Quantummly Entangled on Valentine's Day 2012

Above and Below

How many couples do you see?
The answer is 3.
The reactions of one couple affect the others.

I hope you had a great Valentine's Day. Mine was amazing - flowers, candy, cards, e-cards, surprises, and connecting with men from my past. How many of these men are in the same space I am today? More than I realized. I guess quantum entanglements reap surprises and great rewards!

November 2011 was about discovering the Fabric of the Cosmos: reality is a hologram, time is an illusion, quantum entanglements (the interconnectedness of everything), and multiverse theory.

February 14, 2012 was Valentine's Day ... a study in the emotions and physiology linked to love connecting us on many quantum levels of experience. What we are discovering is the interconnected of all things within the hologram and how they react based on quantum entanglement. As every soul comes from the same source, we are all quantumly entangled as you are about to discover.

New Quantum Record: Physicists Entangle 8 Photons   Wired - February 14, 2012

One of the most mind-blowing areas of quantum mechanics is entanglement: two or more particles separated in space can have physical properties that are correlated. A measurement performed on one particle will tell us the result of the same measurement taken on an entangled particle. Entanglement is important but difficult to study, both in terms of a theoretical understanding and doing experiments. While entangling relatively small groups of particles has been accomplished several times over the last 30 years (pioneered by Aspect et al. in 1982), scaling these experiments up in sizes sufficient to create quantum computers and other complex systems has eluded researchers.

A significant step forward has been accomplished by entangling eight photons (previously six had been the largest number). Researchers from Shanghai’s University of Science and Technology of China created a system where eight photons were equally likely to be polarized in a specific orientation, something known colloquially as a “Schrödinger cat” state. In a paper published in Nature Photonics, authors Xing-Can Yao et al. describe a new technique that uses ultra-bright photon sources to control for some of the problems that plagued earlier entanglement experiments.

Unpolarized light, such as that produced by lasers and many other light sources, is a mixture of all possible polarization orientations. Various types of polarizing filters (including those found in some sunglasses) select just the photons with a particular direction of polarization. When your sunglasses do this, they are actually performing a quantum measurement: before the filter, the light from a given photon is in an equal mixture - a superposition - of “horizontal” and “vertical” polarization states relative to the filter. The filter collapses the quantum state to just one of those orientations.
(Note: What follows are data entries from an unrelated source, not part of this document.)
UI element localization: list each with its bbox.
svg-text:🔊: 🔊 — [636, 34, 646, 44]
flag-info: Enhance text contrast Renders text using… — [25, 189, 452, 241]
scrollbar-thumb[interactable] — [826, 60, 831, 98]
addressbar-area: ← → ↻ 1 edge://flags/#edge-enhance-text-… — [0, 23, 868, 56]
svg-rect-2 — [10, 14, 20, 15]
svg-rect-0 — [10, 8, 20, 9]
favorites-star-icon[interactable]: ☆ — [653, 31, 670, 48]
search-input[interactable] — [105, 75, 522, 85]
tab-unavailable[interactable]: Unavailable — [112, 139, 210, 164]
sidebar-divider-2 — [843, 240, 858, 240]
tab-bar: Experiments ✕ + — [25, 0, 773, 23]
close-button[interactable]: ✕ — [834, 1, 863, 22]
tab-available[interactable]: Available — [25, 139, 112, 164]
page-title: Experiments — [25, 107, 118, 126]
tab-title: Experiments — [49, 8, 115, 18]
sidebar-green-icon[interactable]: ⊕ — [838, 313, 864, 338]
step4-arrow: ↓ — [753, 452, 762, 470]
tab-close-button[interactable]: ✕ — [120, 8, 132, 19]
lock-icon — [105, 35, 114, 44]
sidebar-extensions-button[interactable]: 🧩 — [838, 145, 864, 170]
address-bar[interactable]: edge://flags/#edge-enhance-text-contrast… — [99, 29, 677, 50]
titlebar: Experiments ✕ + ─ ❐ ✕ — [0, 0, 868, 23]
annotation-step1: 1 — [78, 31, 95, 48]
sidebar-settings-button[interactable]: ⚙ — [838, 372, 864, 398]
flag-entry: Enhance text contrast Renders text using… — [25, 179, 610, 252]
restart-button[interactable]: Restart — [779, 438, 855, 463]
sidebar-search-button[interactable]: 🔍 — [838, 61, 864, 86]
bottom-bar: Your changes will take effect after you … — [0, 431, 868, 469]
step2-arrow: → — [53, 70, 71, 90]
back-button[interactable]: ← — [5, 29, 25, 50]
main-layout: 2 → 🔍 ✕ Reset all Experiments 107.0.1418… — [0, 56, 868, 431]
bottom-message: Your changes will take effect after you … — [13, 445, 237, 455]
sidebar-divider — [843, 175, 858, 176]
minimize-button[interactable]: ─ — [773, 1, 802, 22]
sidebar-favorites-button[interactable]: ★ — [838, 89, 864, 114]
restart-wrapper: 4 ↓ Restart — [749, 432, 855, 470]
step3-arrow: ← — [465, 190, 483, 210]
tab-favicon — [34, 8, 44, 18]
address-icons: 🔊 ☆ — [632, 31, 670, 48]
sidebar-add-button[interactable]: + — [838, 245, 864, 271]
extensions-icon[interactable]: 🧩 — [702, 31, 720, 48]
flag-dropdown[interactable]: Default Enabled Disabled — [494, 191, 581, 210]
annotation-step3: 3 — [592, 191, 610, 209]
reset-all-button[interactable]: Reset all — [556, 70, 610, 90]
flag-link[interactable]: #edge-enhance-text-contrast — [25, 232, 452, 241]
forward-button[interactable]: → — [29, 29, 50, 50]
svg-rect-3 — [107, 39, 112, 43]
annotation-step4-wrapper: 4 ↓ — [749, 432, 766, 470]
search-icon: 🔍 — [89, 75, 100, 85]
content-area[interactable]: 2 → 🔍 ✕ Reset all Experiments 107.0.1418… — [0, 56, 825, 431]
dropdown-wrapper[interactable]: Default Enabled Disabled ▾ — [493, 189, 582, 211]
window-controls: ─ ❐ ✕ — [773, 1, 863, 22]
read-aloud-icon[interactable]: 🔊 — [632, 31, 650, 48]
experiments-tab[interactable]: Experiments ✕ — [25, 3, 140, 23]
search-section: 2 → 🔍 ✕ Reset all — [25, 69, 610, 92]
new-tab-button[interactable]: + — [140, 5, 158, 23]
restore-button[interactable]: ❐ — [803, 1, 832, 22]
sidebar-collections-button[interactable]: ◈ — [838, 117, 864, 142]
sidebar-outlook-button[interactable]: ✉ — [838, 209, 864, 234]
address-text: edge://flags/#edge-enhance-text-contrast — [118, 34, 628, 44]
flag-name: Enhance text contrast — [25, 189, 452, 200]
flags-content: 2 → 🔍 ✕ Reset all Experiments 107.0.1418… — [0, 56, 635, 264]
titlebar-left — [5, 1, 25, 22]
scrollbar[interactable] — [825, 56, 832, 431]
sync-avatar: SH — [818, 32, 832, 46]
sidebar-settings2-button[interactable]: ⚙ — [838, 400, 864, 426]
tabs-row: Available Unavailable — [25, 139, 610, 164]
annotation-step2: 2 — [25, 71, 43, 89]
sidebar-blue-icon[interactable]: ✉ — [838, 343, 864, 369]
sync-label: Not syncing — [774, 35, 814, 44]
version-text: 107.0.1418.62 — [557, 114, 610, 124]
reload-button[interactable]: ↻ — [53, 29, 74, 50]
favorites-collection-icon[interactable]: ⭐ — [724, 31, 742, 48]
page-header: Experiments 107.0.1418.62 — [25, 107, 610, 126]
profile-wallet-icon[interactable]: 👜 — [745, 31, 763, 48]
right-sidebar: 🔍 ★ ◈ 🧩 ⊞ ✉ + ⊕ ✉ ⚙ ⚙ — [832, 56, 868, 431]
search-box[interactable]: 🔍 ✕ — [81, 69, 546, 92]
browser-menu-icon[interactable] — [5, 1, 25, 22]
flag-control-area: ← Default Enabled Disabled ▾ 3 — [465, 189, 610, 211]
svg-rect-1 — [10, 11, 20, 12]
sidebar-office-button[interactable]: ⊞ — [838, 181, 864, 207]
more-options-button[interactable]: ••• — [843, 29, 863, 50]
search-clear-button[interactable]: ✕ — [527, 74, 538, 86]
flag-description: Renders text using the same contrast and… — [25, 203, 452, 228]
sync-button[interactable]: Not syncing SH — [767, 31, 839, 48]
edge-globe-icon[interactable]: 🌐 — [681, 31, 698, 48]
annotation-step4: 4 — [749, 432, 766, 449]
The basic technique used in the experiment by Yao et al. involves the excitation of beta-barium borate (BBO) with an ultraviolet laser. The photons induce a particular transition inside the crystal, which produces two new photons with polarizations that are complimentary to each other: if one is horizontally polarized, the other must be vertically polarized. Since the initial laser beam is unpolarized, we don’t know the polarization of these photons. But because their quantum states are linked - entangled- a measurement of one photon’s polarization immediately yields the value of the second’s polarization, no matter how far the photons are separated in space.

Since the photons are in an undetermined state before measurement, according to the standard interpretation of quantum mechanics, they are seen as possessing both polarization states with equal probability. This is known as a “Schrödinger cat” state, by analogy with the classic thought experiment in which the cat’s state is superposed between living and dead.

In the original Schrödinger's cat paper, the entanglement is between a macroscopic object - a cat - and a radioactive nucleus, which is a microscopic system, so photon experiments are not strictly describing the same sort of situation. However, the name has become common usage.

The new experiment, which boosts things from two to eight photons, is very complicated, involving the control of a variety of problems that have affected earlier trials of this sort. But its outline is relatively simple:

There are 256 possible polarization combinations from eight photons, but only one of those is consistent with a fully entangled state. The experimenters discarded any events containing more than eight photons, since determining entanglement is not possible under those conditions.

In an overwhelming number of cases, the researchers found polarization values as predicted by the entanglement model. The ratio of desired outcomes (consistent with entanglement) to undesired results was 530:1 using direct polarization measurements. A second test of entanglement, which used polarization orientations other than horizontal and vertical, found a ratio of approximately 4:1.

Eight photon entanglement is in a way incremental progress; previous experiments have measured six photon entanglement, and this particular setup is sufficiently more complex to beg the question of scalability. However, the system is also powerful enough that it is a step forward in terms of optical quantum computation. The authors suggest that their setup may enable quantum simulations to tackle more complicated problems in condensed matter physics than have been possible so far. By exploiting other aspects of the photons’ states besides polarization, additional aspects of entanglement may be explored and used for future quantum computing applications.